Parallel algorithms in molecular biology - Springer Link

Report 5 Downloads 196 Views
Parallel Algorithms in Molecular Biology

Robert L. Martino*, Tieng K. Yap, and Edward B. Suh Computational Bioscience and Engineering Laboratory Division of Computer Research and Technology National Institutes of Health Building 12A Room 2033 12 South Drive MSC 5624 Bethesda, Maryland 20892 U.S.A. *presenting and corresponding author E-mail address: [email protected] Voice: 301-496-1112 Fax: 301-402-2867

Abstract Scalable parallel computer architectures provide the computational performance needed for advanced computing problems in molecular biology. Many scientific challenges in molecular biology have associated with them a computational requirement that must be solved before scientific progress can be made. We have developed a number of parallel algorithms and techniques useful in determining biological structure and function.

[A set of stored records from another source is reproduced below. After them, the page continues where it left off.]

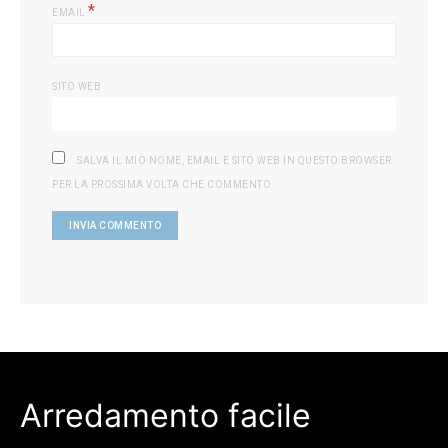
*
EMAIL
SITO WEB
SALVA IL MIO NOME, EMAIL E SITO WEB IN QUESTO BROWSER
PER LA PROSSIMA VOLTA CHE COMMENTO.
Arredamento facile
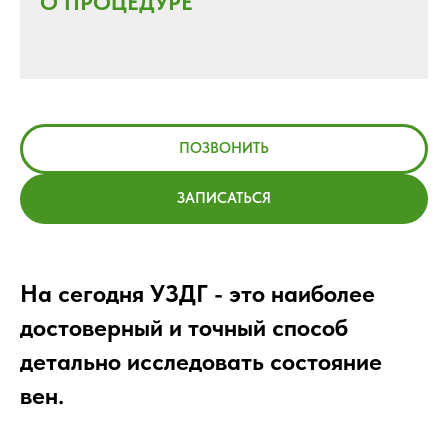
О ПРОЦЕДУРЕ
ПОЗВОНИТЬ
ЗАПИСАТЬСЯ
На сегодня УЗДГ - это наиболее
достоверный и точный способ
детально исследовать состояние
вен.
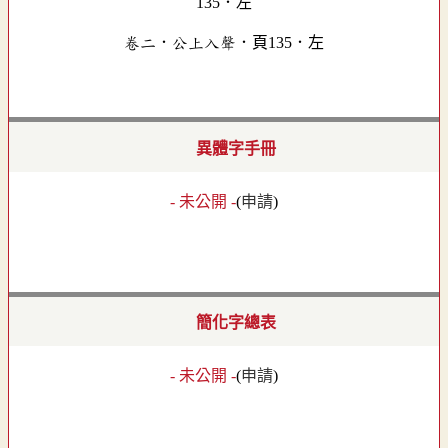
卷二．公上入聲．頁135．左
異體字手冊
- 未公開 -
(
申請
)
簡化字總表
- 未公開 -
(
申請
)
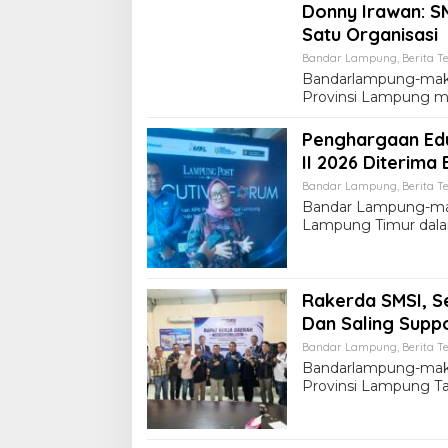
Donny Irawan: S
Satu Organisasi
Bandar Lampung
,
Berita Te
Bandarlampung-makl
Provinsi Lampung m
Penghargaan Ed
II 2026 Diterima 
Bandar Lampung
,
Berita Te
Bandar Lampung-ma
Lampung Timur dala
Rakerda SMSI, S
Dan Saling Supp
Bandar Lampung
,
Berita Te
Bandarlampung-makl
Provinsi Lampung T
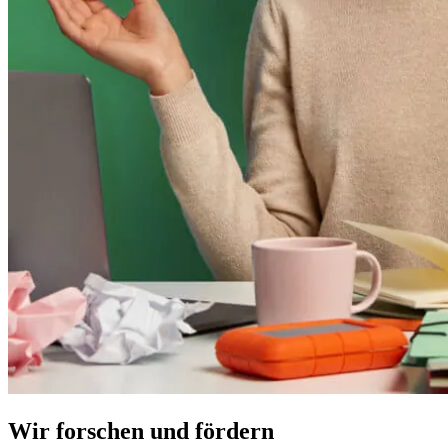
Wir forschen und fördern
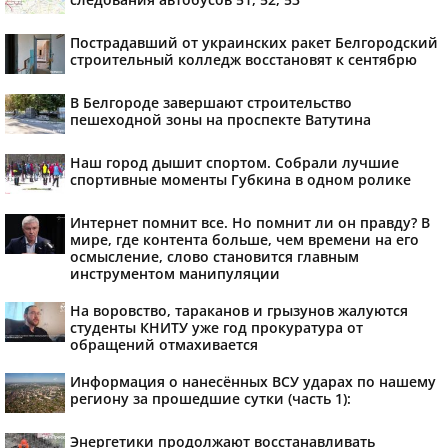
Пострадавший от украинских ракет Белгородский
строительный колледж восстановят к сентябрю
В Белгороде завершают строительство
пешеходной зоны на проспекте Ватутина
Наш город дышит спортом. Собрали лучшие
спортивные моменты Губкина в одном ролике
Интернет помнит все. Но помнит ли он правду? В
мире, где контента больше, чем времени на его
осмысление, слово становится главным
инструментом манипуляции
На воровство, тараканов и грызунов жалуются
студенты КНИТУ уже год прокуратура от
обращений отмахивается
Информация о нанесённых ВСУ ударах по нашему
региону за прошедшие сутки (часть 1):
Энергетики продолжают восстанавливать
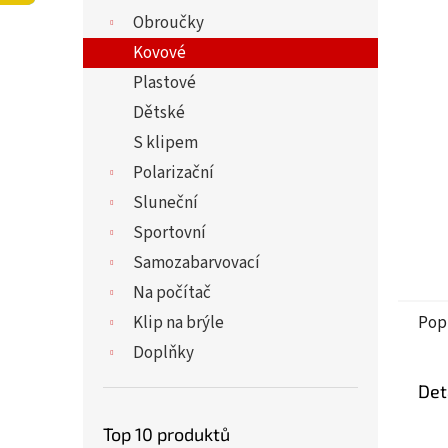
5
í
Obroučky
hvězdi
p
a
Kovové
n
Plastové
e
Dětské
l
S klipem
Polarizační
Sluneční
Sportovní
Samozabarvovací
Na počítač
Klip na brýle
Pop
Doplňky
Det
Top 10 produktů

Two example applications are the alignment of multiple DNA and protein sequences using speculative computation and the calculation of the solvent accessible surface area of proteins used to predict the three-dimensional conformation of these molecules from their primary structure. Timing results demonstrate substantial performance improvements with parallel implementations compared with conventional sequential systems. As the developed methods allow molecular biologists to perform computational tasks that would not otherwise be possible, we continue to develop parallel algorithms useful to this important scientific field.

1

Introduction

High performance parallel computers provide the computational rates necessary for advanced biomedical computing problems [1,2]. Molecular biologists can greatly reduce the time it takes to complete computationally intensive tasks and take new approaches in processing their data. This may allow the inclusion of more data in a calculation, the determination of a more accurate result, a reduction in the time needed

233

to complete a long computation, or the implementation of a new algorithm or more realistic model. With proper computer network connections and interactive user interfaces, parallel computing is readily available to a biomedical researcher in the laboratory or clinic at the investigator's computer workstation. This availability makes it possible to include this powerful computational resource as another tool that can be used in the research process. We have implemented a high-speed communication network based on Asynchronour Transfer Mode (ATM) Switch technology to facilitate the use of parallel computing in these biomedical environments. Many scientific challenges in molecular biology have associated with them a computational requirement that must be solved before scientific progress can be made. We present the following two examples where we have developed new parallel algorithms and techniques to reduce the time required to complete computationally intensive tasks.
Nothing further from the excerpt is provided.